Nearby, a man loaded a broken car hood onto his bicycle. He planned to use the section, with the spray-painted letter Z that has come to symbolize the Russian military, to cover the open window frame.
When the war broke out about seven months ago, half of Izium’s roughly 40,000 inhabitants fled, some of them into Russia themselves. The rest were hunting in basements or behind the thickest walls they could find. Russian soldiers provided some food but rarely enough.
The battery-operated radios discovered that the only signal was a Russian propaganda station, which fed them lies about how Ukrainian cities had fallen, how their government had abandoned them, and whether the Ukrainian army would ever return. If they come back, they will be prosecuted as accomplices. .
The retaliation was so swift that the Russians abandoned their weapons and their armored vehicles, sometimes resorting to stealing clothes and cars from residents to avoid detection. it was Russia’s biggest military defeat Since withdrawing its troops from areas near Kyiv more than five months ago.
Ukrainian soldiers have begun hastily collecting brass buttons, or patches emblazoned with the Russian flag, from officer’s uniforms. They are also collecting Russian military equipment, which fits well into Ukraine’s arsenal, and refurbishing abandoned vehicles that have not rusted.
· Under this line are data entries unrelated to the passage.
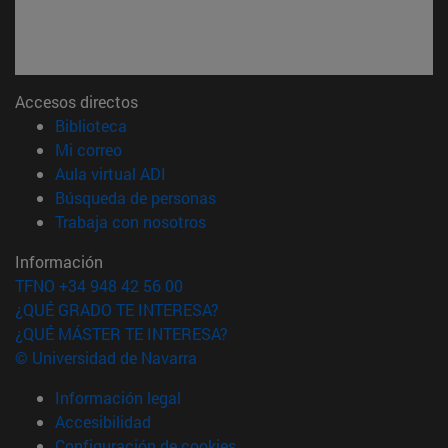
Accesos directos
(abre en nueva ventana)
Biblioteca
(abre en nueva ventana)
Mi correo
(abre en nueva ventana)
Aula virtual ADI
(abre en nueva ventana)
Búsqueda de personas
(abre en nueva ventana)
Trabaja con nosotros
Información
TFNO +34 948 42 56 00
¿QUÉ GRADO TE INTERESA?
¿QUÉ MÁSTER TE INTERESA?
© Universidad de Navarra
Información legal
Accesibilidad
Configuración de cookies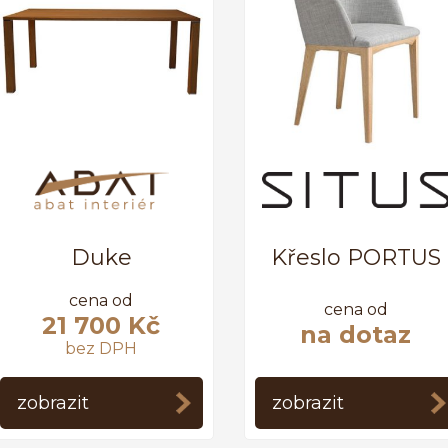
Duke
Křeslo PORTUS
cena od
cena od
21 700 Kč
na dotaz
bez DPH
zobrazit
zobrazit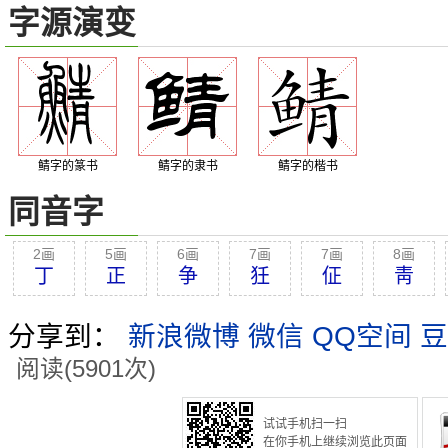
字源演变
鲭字的篆书
鲭字的隶书
鲭字的楷书
同音字
2画
5画
6画
7画
7画
8画
丁
正
争
狅
佂
靑
分享到：
新浪微博
微信
QQ空间
豆
阅读(5901次)
试试手机扫一扫
在你手机上继续浏览此页面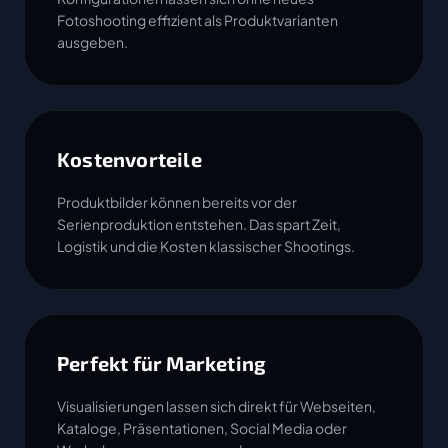
Fotoshooting effizient als Produktvarianten
ausgeben.
Kostenvorteile
Produktbilder können bereits vor der
Serienproduktion entstehen. Das spart Zeit,
Logistik und die Kosten klassischer Shootings.
Perfekt für Marketing
Visualisierungen lassen sich direkt für Webseiten,
Kataloge, Präsentationen, Social Media oder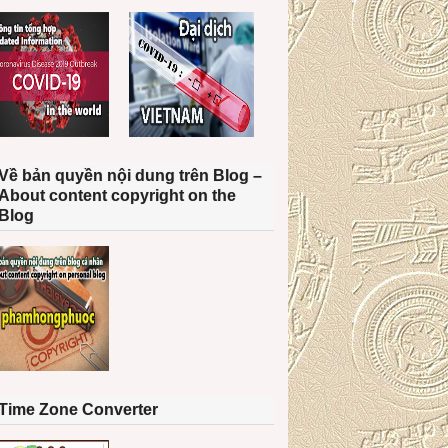
Về bản quyền nội dung trên Blog –
About content copyright on the
Blog
Time Zone Converter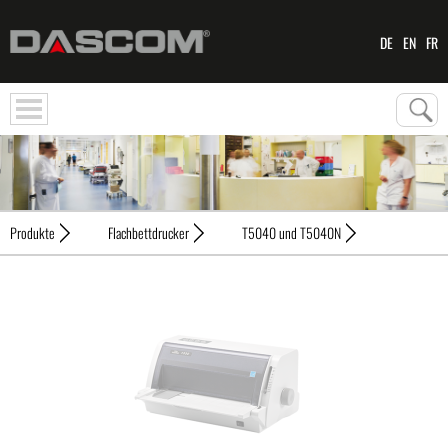
DE
EN
FR
Produkte
Flachbettdrucker
T5040 und T5040N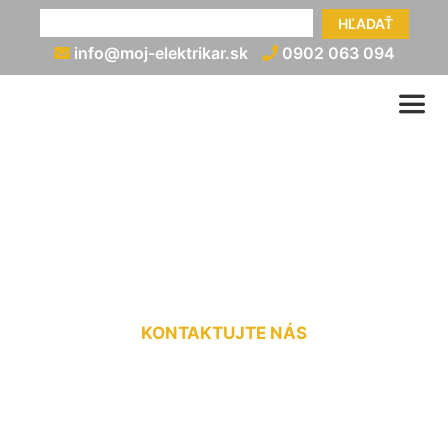
HĽADAŤ
info@moj-elektrikar.sk
0902 063 094
Zapojenie prepäťových
ochrán Mierovo
KONTAKTUJTE NÁS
Russian occupiers have scattered countless landmines, which Ukrainian soldiers are painstakingly detonating one by one. Every few minutes until sunset on Monday, their powerful controlled explosions rocked Izium, about two hours’ drive on straight country roads from Kharkiv, Ukraine’s second-largest city.
It could also be that there is another world.
“Is Kharkiv still Ukraine?” one woman hesitantly asked a visitor in the first few days after Izium’s release.
Now there’s a weak cell signal — just enough to send a text or make a phone call, for those who have a way to charge their phones.
But expectations were running high Monday morning for a more basic form of communication. By the time the mail truck pulled into a closed market parking lot, more than a hundred people were waiting for the first postal delivery since February.
“I’m happy that Mel is working. It means life is getting better. We’ll live and hope for the best,” said Volodymyr Olizarenko, 69. He already knew his What’s in the adult child’s box: Warm clothes for his brother.
But there will be difficult days ahead.
A site that President Volodymyr Zelenskiy said contained more than 440 graves was discovered last week in a forest on the northern outskirts of the city, and investigators are exhuming the bodies to begin the serious work of identification. Russian authorities have distanced themselves from responsibility for the site.
In the southern suburbs, where the heaviest fighting took place, the entire village of Kamianka is vulnerable to explosives. Of the 1,200 people who lived there, only 10 remain.
Almost every yard is littered with bombs and bullets. A Russian rocket launcher rusting away in someone’s driveway, the weather is just starting to take its toll on the white Z. And as the sun sets, the only sound is the barking of dogs abandoned by their owners.
Natalia Zdorovets, the mother of a family of five, which makes up half of the village’s population, said they stayed because it was home. On March 5, he lost contact with the outside world.
“We were in a vacuum. We were cut off from the rest of the world. We didn’t know what was going on. We didn’t even know what was going on down the street because we just lived here,” he said of the ducks, chickens, and chickens. , said pointing to a yard full of cats and dogs.
About 2,000 Russian soldiers settled in homes evacuated by terrified residents. Then suddenly, a week ago, the village fell silent. The family knew nothing until Ukrainian troops arrived.
“We cried and laughed at the same time,” Zdorovets said. “We weren’t ready to see them. We hadn’t heard the news.”